Prevention of transoral thyroidectomy complications
The study suggests that those surgeons who are more familiar with robotic surgeries can carry out transoral thyroidectomy without causing many complications. The study was published in the journal Surgery.

This study analyzed the causes and prevention of transoral robotic thyroidectomy–specific complications and presented preventive measures.

The medical records of 423 patients who underwent transoral robotic thyroidectomy performed by a single surgeon were retrospectively analyzed. Patient demographic, clinical, and operative data were analyzed using descriptive statistics. Investigators describe the transoral robotic thyroidectomy–related complications experienced at the institution and how to overcome them.

--The general surgical complications included immediate postoperative bleeding and delayed hematoma. Chyle leakage and localized wound infection were found in 1 case each. Transient vocal cord palsy occurred in 4 cases, and 1 case developed transient hyperparathyroidism.

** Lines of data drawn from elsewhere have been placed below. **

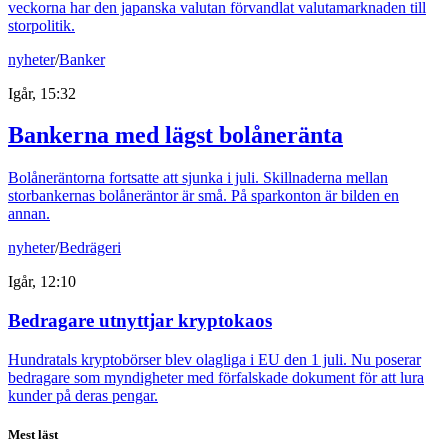
veckorna har den japanska valutan förvandlat valutamarknaden till
storpolitik.
nyheter
/
Banker
Igår, 15:32
Bankerna med lägst bolåneränta
Bolåneräntorna fortsatte att sjunka i juli. Skillnaderna mellan
storbankernas bolåneräntor är små. På sparkonton är bilden en
annan.
nyheter
/
Bedrägeri
Igår, 12:10
Bedragare utnyttjar kryptokaos
Hundratals kryptobörser blev olagliga i EU den 1 juli. Nu poserar
bedragare som myndigheter med förfalskade dokument för att lura
kunder på deras pengar.
Mest läst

--The transoral robotic thyroidectomy–specific complications included zygoma bruise, flap bruise, chin flap perforation, and oral commissure tearing.

--The complications occurring when creating the flap included flap burns, skin dimpling in the midline of the lower chin and hematomas in the intraoral trocar insertion sites.

In particular, surgeons familiar with thyroid surgery and experienced in robotic surgery can perform transoral robotic thyroidectomy without causing more complications than those seen with traditional surgery.